[Page-level text extractions]
====
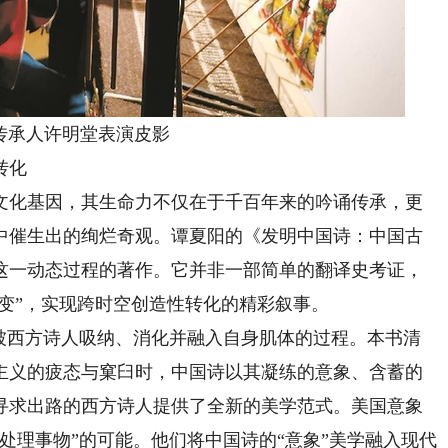
承人许明堂表演皮影
转化
化基因，其生命力不仅在于千百年来的吟诵传承，更
中催生出的绚烂奇观。谭夏阳的《发明中国诗：中国古
这一动态过程的著作。它并非一部简单的翻译史考证，
裂变”，实现跨时空创造性转化的精彩叙事。
西方诗人吸纳、消化并融入自身肌体的过程。本书清
漫主义的疲态与窠臼时，中国诗以其凝练的意象、含蓄的
寻求出路的西方诗人提供了全新的美学范式。美国意象
处理事物”的可能。他们将中国诗的“意象”美学融入现代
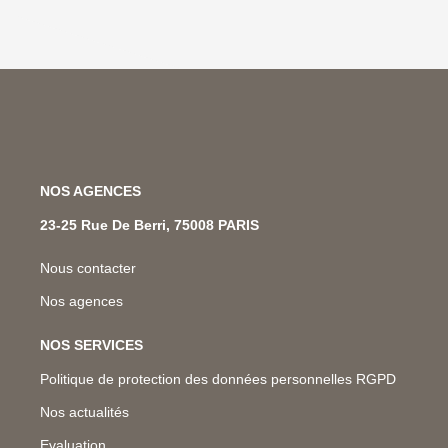
NOS AGENCES
23-25 Rue De Berri, 75008 PARIS
Nous contacter
Nos agences
NOS SERVICES
Politique de protection des données personnelles RGPD
Nos actualités
Evaluation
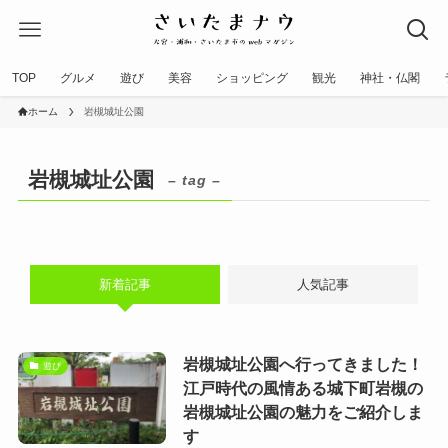
TOP
グルメ
遊び
美容
ショッピング
観光
神社・仏閣
ホーム
岩槻城址公園
岩槻城址公園
– tag –
新着記事
人気記事
岩槻城址公園へ行ってきました！
遊び
江戸時代の風情ある城下町岩槻の
岩槻城址公園の魅力をご紹介しま
す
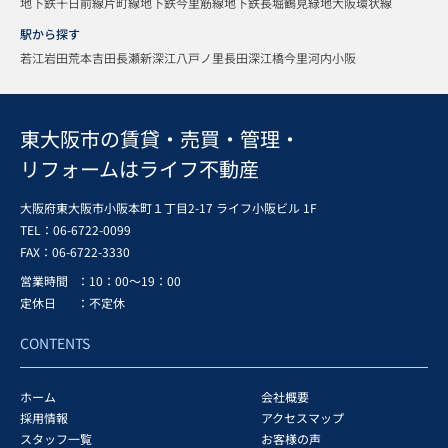
地下鉄千日前線
片町線
地下鉄今里筋線
地下鉄長堀鶴見緑地
大阪環状線
駅から探す
若江岩田
荒本
吉田
長瀬
新深江
八戸ノ里
長田
深江橋
今里
河内小阪
東大阪市の賃貸・売買・管理・
リフォームはライフ不動産
大阪府東大阪市小阪本町１丁目2-17 ライフ小阪ビル 1F
TEL：06-6722-0099
FAX：
06-6722-3330
営業時間
：10：00～19：00
定休日
：不定休
CONTENTS
ホーム
会社概要
採用情報
アクセスマップ
スタッフ一覧
お客様の声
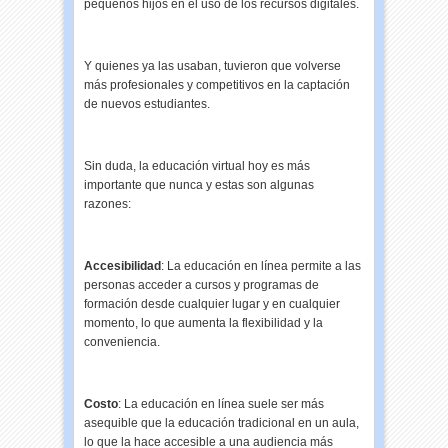
pequeños hijos en el uso de los recursos digitales.
Y quienes ya las usaban, tuvieron que volverse
más profesionales y competitivos en la captación
de nuevos estudiantes.
Sin duda, la educación virtual hoy es más
importante que nunca y estas son algunas
razones:
Accesibilidad
: La educación en línea permite a las
personas acceder a cursos y programas de
formación desde cualquier lugar y en cualquier
momento, lo que aumenta la flexibilidad y la
conveniencia.
Costo
: La educación en línea suele ser más
asequible que la educación tradicional en un aula,
lo que la hace accesible a una audiencia más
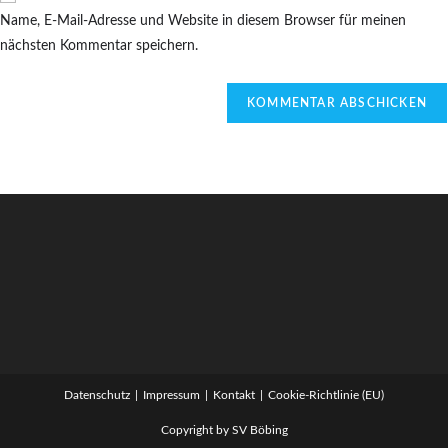
zum
URL
Name, E-Mail-Adresse und Website in diesem Browser für meinen
Kommentieren
ein
nächsten Kommentar speichern.
ein
(optional)
Datenschutz
Impressum
Kontakt
Cookie-Richtlinie (EU)
Copyright by SV Böbing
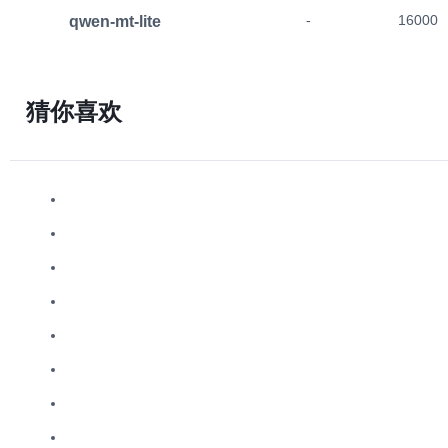
qwen-mt-lite
-
16000
猜你喜欢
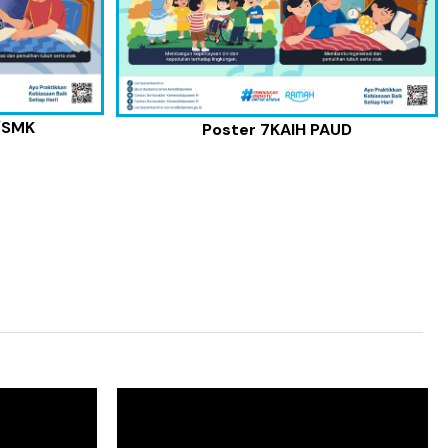
/SMK
Poster 7KAIH PAUD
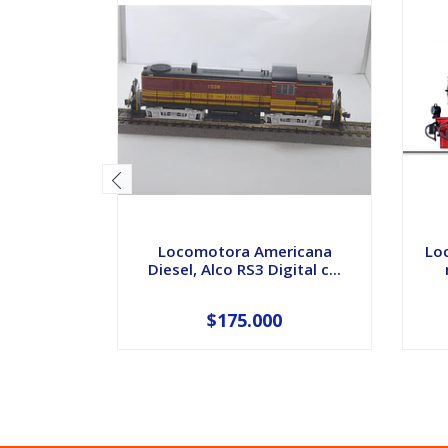
Locomotora Americana
Lo
Diesel, Alco RS3 Digital c...
$175.000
====
Work request -> Each line from the top of the records through the one containing "personas acceder a cursos y programas de" needs to be transcribed exactly, without pictures.

Output ->
承人许明堂表演皮影
转化
化基因，其生命力不仅在于千百年来的吟诵传承，更
中催生出的绚烂奇观。谭夏阳的《发明中国诗：中国古
这一动态过程的著作。它并非一部简单的翻译史考证，
裂变”，实现跨时空创造性转化的精彩叙事。
西方诗人吸纳、消化并融入自身肌体的过程。本书清
漫主义的疲态与窠臼时，中国诗以其凝练的意象、含蓄的
寻求出路的西方诗人提供了全新的美学范式。美国意象
处理事物”的可能。他们将中国诗的“意象”美学融入现代
NOS AGENCES
23-25 Rue De Berri, 75008 PARIS
Nous contacter
Nos agences
NOS SERVICES
Politique de protection des données personnelles RGPD
Nos actualités
Evaluation
TOP
グルメ
遊び
美容
ショッピング
観光
神社・仏閣
ホーム
岩槻城址公園
岩槻城址公園
– tag –
新着記事
人気記事
岩槻城址公園へ行ってきました！
遊び
江戸時代の風情ある城下町岩槻の
岩槻城址公園の魅力をご紹介しま
す
地下鉄千日前線
片町線
地下鉄今里筋線
地下鉄長堀鶴見緑地
大阪環状線
駅から探す
若江岩田
荒本
吉田
長瀬
新深江
八戸ノ里
長田
深江橋
今里
河内小阪
東大阪市の賃貸・売買・管理・
リフォームはライフ不動産
大阪府東大阪市小阪本町１丁目2-17 ライフ小阪ビル 1F
TEL：06-6722-0099
FAX：
06-6722-3330
営業時間
：10：00～19：00
定休日
：不定休
CONTENTS
ホーム
会社概要
採用情報
アクセスマップ
スタッフ一覧
お客様の声
pequeños hijos en el uso de los recursos digitales.
Y quienes ya las usaban, tuvieron que volverse
más profesionales y competitivos en la captación
de nuevos estudiantes.
Sin duda, la educación virtual hoy es más
importante que nunca y estas son algunas
razones:
Accesibilidad
: La educación en línea permite a las
personas acceder a cursos y programas de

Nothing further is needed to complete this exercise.